**What the task requires**
Your task is to copy the records that follow exactly, minus any images.

**Material supplied**
|---|
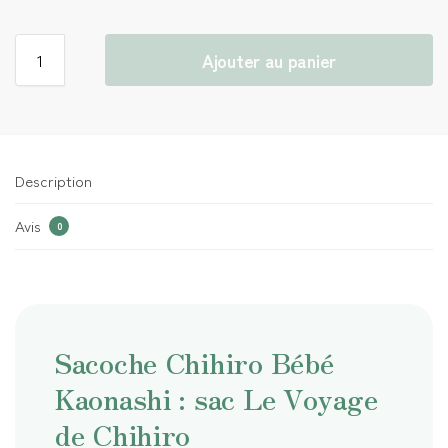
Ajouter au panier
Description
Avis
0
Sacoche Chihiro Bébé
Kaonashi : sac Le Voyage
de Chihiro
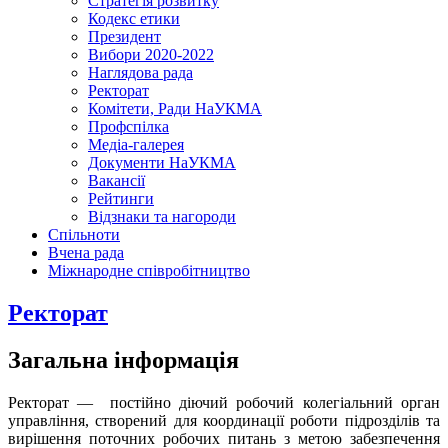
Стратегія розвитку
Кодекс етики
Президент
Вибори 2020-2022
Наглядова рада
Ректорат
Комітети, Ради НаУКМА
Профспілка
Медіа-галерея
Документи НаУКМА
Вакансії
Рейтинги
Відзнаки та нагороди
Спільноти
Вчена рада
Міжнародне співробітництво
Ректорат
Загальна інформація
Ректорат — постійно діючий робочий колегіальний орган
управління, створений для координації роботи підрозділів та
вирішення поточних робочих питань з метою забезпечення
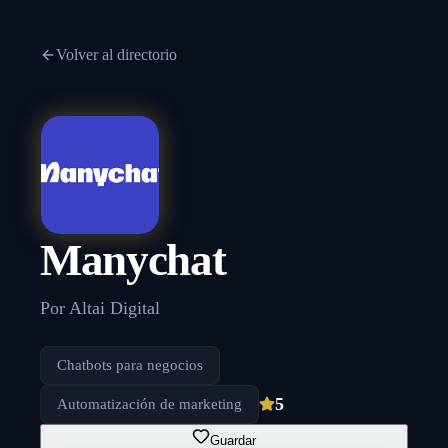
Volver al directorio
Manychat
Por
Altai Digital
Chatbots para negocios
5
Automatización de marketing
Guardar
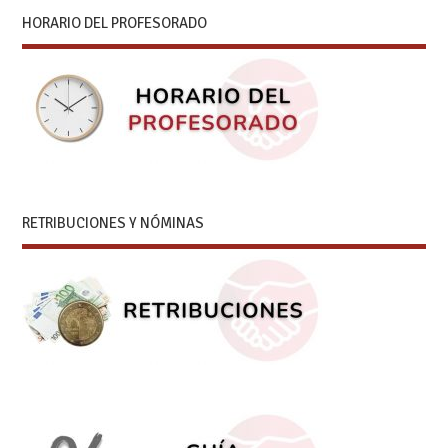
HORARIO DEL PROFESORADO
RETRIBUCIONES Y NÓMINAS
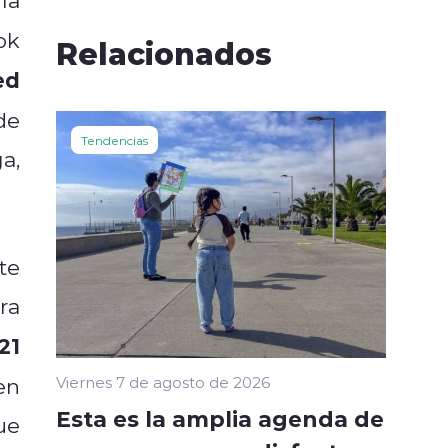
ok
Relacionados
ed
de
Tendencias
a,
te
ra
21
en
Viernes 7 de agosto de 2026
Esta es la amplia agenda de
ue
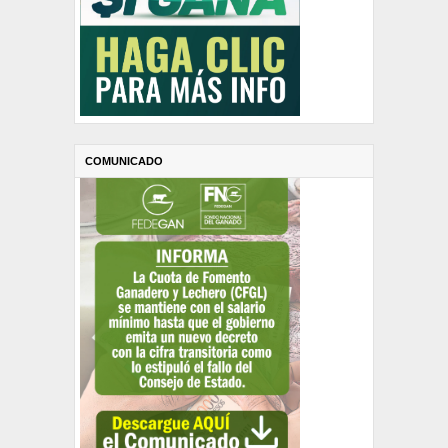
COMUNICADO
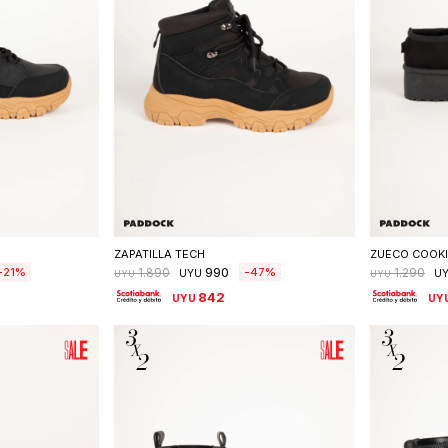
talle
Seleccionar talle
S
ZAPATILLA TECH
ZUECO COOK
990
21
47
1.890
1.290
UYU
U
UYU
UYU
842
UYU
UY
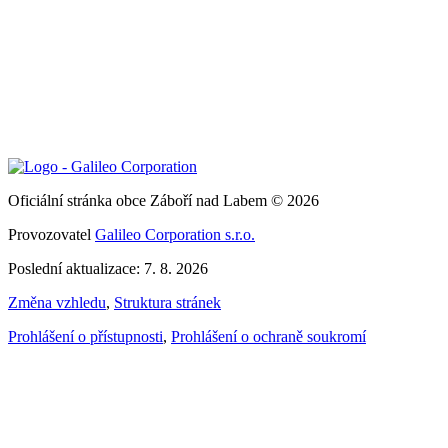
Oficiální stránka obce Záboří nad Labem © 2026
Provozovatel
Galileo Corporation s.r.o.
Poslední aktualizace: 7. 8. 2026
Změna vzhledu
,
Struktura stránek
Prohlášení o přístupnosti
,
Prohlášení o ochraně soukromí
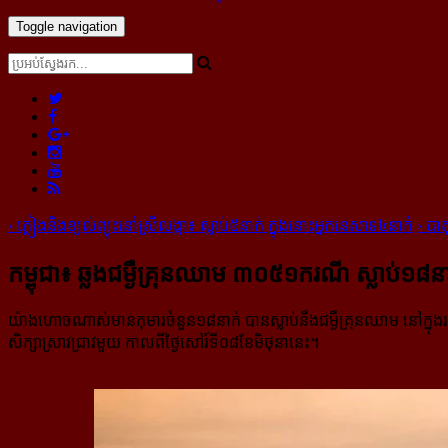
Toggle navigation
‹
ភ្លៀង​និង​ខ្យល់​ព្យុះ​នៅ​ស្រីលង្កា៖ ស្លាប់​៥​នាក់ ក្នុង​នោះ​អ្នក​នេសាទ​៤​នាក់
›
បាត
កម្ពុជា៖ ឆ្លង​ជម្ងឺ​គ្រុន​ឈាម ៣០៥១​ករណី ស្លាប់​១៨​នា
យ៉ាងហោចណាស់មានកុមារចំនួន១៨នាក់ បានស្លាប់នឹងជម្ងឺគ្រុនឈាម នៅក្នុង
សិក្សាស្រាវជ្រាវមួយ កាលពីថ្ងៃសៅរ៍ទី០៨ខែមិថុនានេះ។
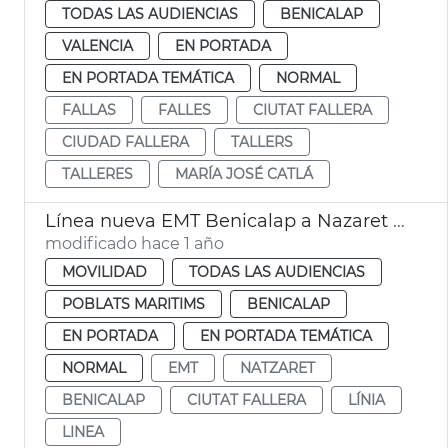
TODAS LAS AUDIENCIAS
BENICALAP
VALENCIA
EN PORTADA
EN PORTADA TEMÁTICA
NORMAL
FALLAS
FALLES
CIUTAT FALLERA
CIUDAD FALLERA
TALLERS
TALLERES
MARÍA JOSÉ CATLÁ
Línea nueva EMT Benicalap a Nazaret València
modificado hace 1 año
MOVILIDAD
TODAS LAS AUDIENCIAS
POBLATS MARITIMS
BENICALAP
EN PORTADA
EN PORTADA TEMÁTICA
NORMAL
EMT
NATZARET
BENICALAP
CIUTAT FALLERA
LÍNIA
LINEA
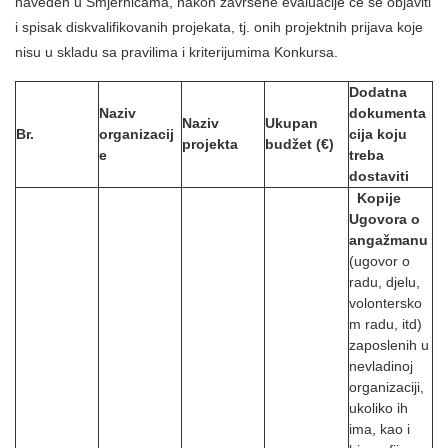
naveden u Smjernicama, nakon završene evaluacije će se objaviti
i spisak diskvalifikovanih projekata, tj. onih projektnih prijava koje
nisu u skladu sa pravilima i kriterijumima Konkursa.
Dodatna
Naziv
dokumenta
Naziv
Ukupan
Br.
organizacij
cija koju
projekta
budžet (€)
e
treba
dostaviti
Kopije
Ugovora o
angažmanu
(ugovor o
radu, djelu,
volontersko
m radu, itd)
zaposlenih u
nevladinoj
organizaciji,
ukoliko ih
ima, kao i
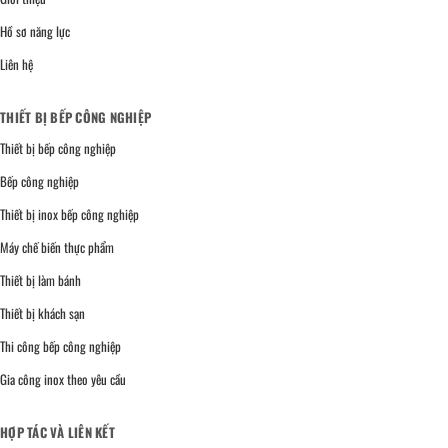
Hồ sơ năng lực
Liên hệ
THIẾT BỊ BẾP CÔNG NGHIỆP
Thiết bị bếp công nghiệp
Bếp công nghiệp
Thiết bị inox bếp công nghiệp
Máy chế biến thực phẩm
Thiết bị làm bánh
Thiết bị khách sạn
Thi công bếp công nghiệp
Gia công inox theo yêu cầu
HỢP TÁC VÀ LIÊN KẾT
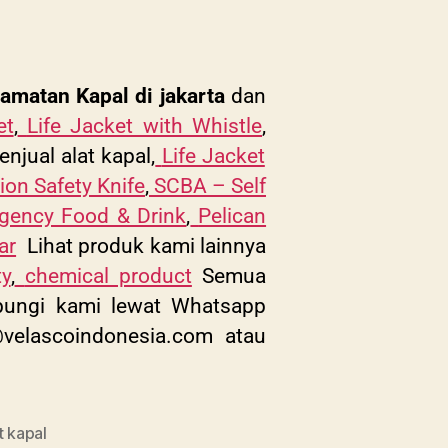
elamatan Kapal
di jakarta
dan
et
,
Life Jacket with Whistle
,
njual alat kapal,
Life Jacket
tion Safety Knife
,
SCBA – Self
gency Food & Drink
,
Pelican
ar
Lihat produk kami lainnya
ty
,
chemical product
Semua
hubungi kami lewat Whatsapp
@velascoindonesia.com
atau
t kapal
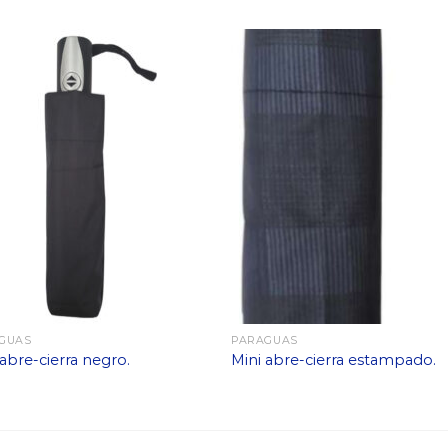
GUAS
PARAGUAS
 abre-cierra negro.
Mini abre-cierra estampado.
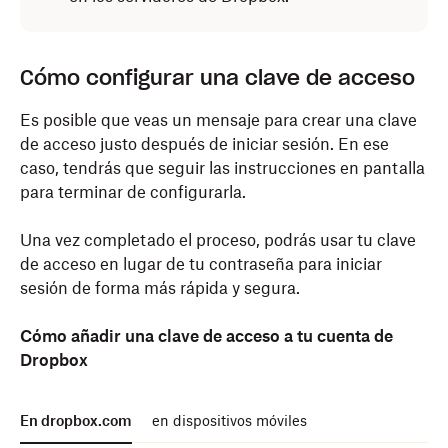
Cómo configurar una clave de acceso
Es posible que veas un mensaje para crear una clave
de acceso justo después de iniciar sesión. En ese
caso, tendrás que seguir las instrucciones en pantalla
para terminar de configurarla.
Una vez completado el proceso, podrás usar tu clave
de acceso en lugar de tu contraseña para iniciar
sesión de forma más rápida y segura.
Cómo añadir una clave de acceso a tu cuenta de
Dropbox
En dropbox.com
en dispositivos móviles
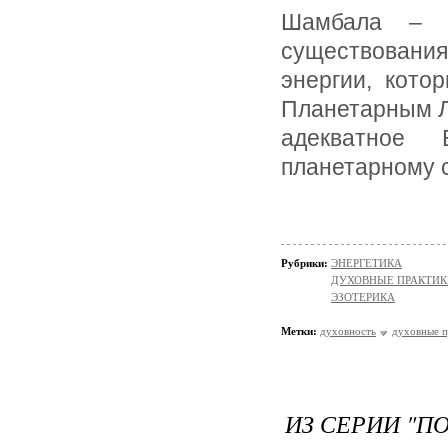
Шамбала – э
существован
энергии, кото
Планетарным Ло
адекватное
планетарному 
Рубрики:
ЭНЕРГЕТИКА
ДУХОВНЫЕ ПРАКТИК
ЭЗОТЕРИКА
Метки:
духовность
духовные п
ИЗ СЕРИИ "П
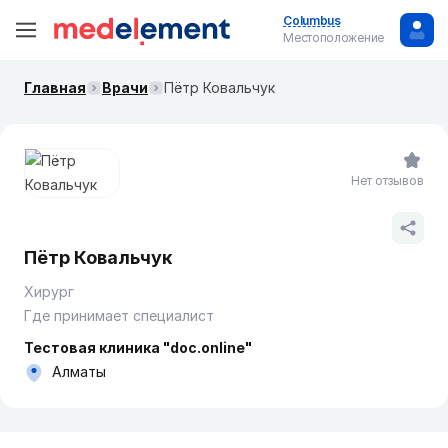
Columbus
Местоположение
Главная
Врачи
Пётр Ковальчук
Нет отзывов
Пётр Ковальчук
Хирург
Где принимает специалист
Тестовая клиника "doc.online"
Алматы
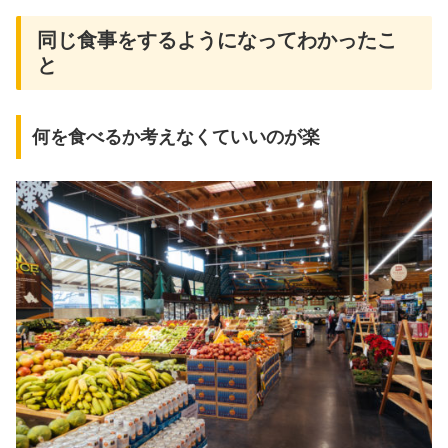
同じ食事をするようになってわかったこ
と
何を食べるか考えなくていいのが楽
|---|
**Answer**
Ajouter au panier
Description
Avis
0
Sacoche Chihiro Bébé
Kaonashi : sac Le Voyage
de Chihiro
Стратегія розвитку
Кодекс етики
Президент
Вибори 2020-2022
Наглядова рада
Ректорат
Комітети, Ради НаУКМА
Профспілка
Медіа-галерея
Документи НаУКМА
Вакансії
Рейтинги
Відзнаки та нагороди
Спільноти
Вчена рада
Міжнародне співробітництво
Ректорат
Загальна інформація
Ректорат — постійно діючий робочий колегіальний орган
управління, створений для координації роботи підрозділів та
вирішення поточних робочих питань з метою забезпечення
Volver al directorio
Manychat
Por
Altai Digital
Chatbots para negocios
5
Automatización de marketing
Guardar
HORARIO DEL PROFESORADO
RETRIBUCIONES Y NÓMINAS
ok
Relacionados
ed
de
Tendencias
a,
te
ra
21
en
Viernes 7 de agosto de 2026
Esta es la amplia agenda de
ue
COMUNICADO
talle
Seleccionar talle
S
ZAPATILLA TECH
ZUECO COOK
990
21
47
1.890
1.290
UYU
U
UYU
UYU
842
UYU
UY
Oficiální stránka obce Záboří nad Labem © 2026
Provozovatel
Galileo Corporation s.r.o.
Poslední aktualizace: 7. 8. 2026
Změna vzhledu
,
Struktura stránek
Prohlášení o přístupnosti
,
Prohlášení o ochraně soukromí
Toggle navigation
‹
ភ្លៀង​និង​ខ្យល់​ព្យុះ​នៅ​ស្រីលង្កា៖ ស្លាប់​៥​នាក់ ក្នុង​នោះ​អ្នក​នេសាទ​៤​នាក់
›
បាត
កម្ពុជា៖ ឆ្លង​ជម្ងឺ​គ្រុន​ឈាម ៣០៥១​ករណី ស្លាប់​១៨​នា
យ៉ាងហោចណាស់មានកុមារចំនួន១៨នាក់ បានស្លាប់នឹងជម្ងឺគ្រុនឈាម នៅក្នុង
សិក្សាស្រាវជ្រាវមួយ កាលពីថ្ងៃសៅរ៍ទី០៨ខែមិថុនានេះ។
TODAS LAS AUDIENCIAS
BENICALAP
VALENCIA
EN PORTADA
EN PORTADA TEMÁTICA
NORMAL
FALLAS
FALLES
CIUTAT FALLERA
CIUDAD FALLERA
TALLERS
TALLERES
MARÍA JOSÉ CATLÁ
Línea nueva EMT Benicalap a Nazaret València
modificado hace 1 año
MOVILIDAD
TODAS LAS AUDIENCIAS
POBLATS MARITIMS
BENICALAP
EN PORTADA
EN PORTADA TEMÁTICA
NORMAL
EMT
NATZARET
BENICALAP
CIUTAT FALLERA
LÍNIA
LINEA
naveden u Smjernicama, nakon završene evaluacije će se objaviti
i spisak diskvalifikovanih projekata, tj. onih projektnih prijava koje
nisu u skladu sa pravilima i kriterijumima Konkursa.
Dodatna
Naziv
dokumenta
Naziv
Ukupan
Br.
organizacij
cija koju
projekta
budžet (€)
e
treba
dostaviti
Kopije
Ugovora o
angažmanu
(ugovor o
radu, djelu,
volontersko
m radu, itd)
zaposlenih u
nevladinoj
organizaciji,
ukoliko ih
ima, kao i
Hồ sơ năng lực
Liên hệ
THIẾT BỊ BẾP CÔNG NGHIỆP
Thiết bị bếp công nghiệp
Bếp công nghiệp
Thiết bị inox bếp công nghiệp
Máy chế biến thực phẩm
Thiết bị làm bánh
Thiết bị khách sạn
Thi công bếp công nghiệp
Gia công inox theo yêu cầu
HỢP TÁC VÀ LIÊN KẾT
elamatan Kapal
di jakarta
dan
et
,
Life Jacket with Whistle
,
njual alat kapal,
Life Jacket
tion Safety Knife
,
SCBA – Self
gency Food & Drink
,
Pelican
ar
Lihat produk kami lainnya
ty
,
chemical product
Semua
hubungi kami lewat Whatsapp
@velascoindonesia.com
atau
t kapal
GUAS
PARAGUAS
 abre-cierra negro.
Mini abre-cierra estampado.
Cómo configurar una clave de acceso
Es posible que veas un mensaje para crear una clave
de acceso justo después de iniciar sesión. En ese
caso, tendrás que seguir las instrucciones en pantalla
para terminar de configurarla.
Una vez completado el proceso, podrás usar tu clave
de acceso en lugar de tu contraseña para iniciar
sesión de forma más rápida y segura.
Cómo añadir una clave de acceso a tu cuenta de
Dropbox
En dropbox.com
en dispositivos móviles
Шамбала – э
существован
энергии, кото
Планетарным Ло
адекватное
планетарному 
Рубрики:
ЭНЕРГЕТИКА
ДУХОВНЫЕ ПРАКТИК
ЭЗОТЕРИКА
Метки:
духовность
духовные п
ИЗ СЕРИИ "П
Columbus
Местоположение
Главная
Врачи
Пётр Ковальчук
Нет отзывов
Пётр Ковальчук
Хирург
Где принимает специалист
Тестовая клиника "doc.online"
Алматы
同じ食事をするようになってわかったこ
と
何を食べるか考えなくていいのが楽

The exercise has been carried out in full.